Wildfires are destroying nearly twice as much tree cover globally as they did in 2001, burning through an additional 7.4 million acres of forest annually, an area roughly the size of Belgium, a new analysis shows.
Researchers at the World Resources Institute (WRI) found that fires account for a growing share of forest loss. While wildfires were responsible for around a fifth of global tree cover loss in 2001, they accounted for more than a third in 2021. Researchers say that climate change is driving more intense and widespread wildfires by fueling more extreme heat and deepening drought, which dries out forests. The analysis was based on a recent study, which found a “near-uniform” growth in fire-related tree loss across the globe, from the Amazon to Australia to Siberia.
By virtue of their size and propensity to burn, boreal forests accounted for roughly 70 percent of fire-related losses over the last two decades. Boreal woodlands saw burned areas grow by 270,000 acres per year, on average, over the last 20 years, according to WRI. These forests are a major carbon sink, with much of that carbon stored in permafrost. As forests burn and permafrost melts, they are unleashing huge stores of greenhouse gases.

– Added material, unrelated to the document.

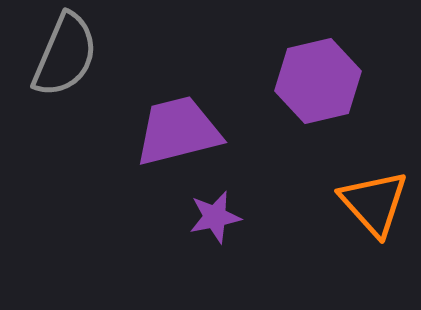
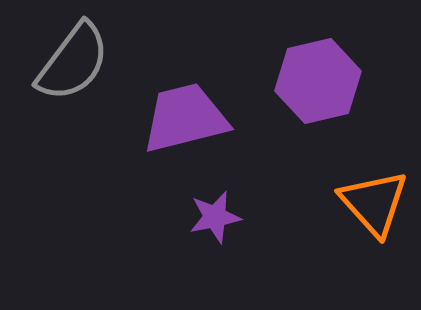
gray semicircle: moved 8 px right, 7 px down; rotated 14 degrees clockwise
purple trapezoid: moved 7 px right, 13 px up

To combat wildfires and better understand their impacts, scientists are working to anticipate where severe fires might erupt and where smoke might blow. A new NASA-led study of the 2020 California wildfires determined that more water-stressed pine forests were prone to more intense burns, findings that could help researchers better predict future fires. Another recent study showed that an experimental smoke forecasting tool from NOAA accurately predicated the initial spread of smoke from California’s 2018 Camp Fire. The smoke-forecasting system will soon cover all of North America and will be fully operational in the next couple of years, researchers say.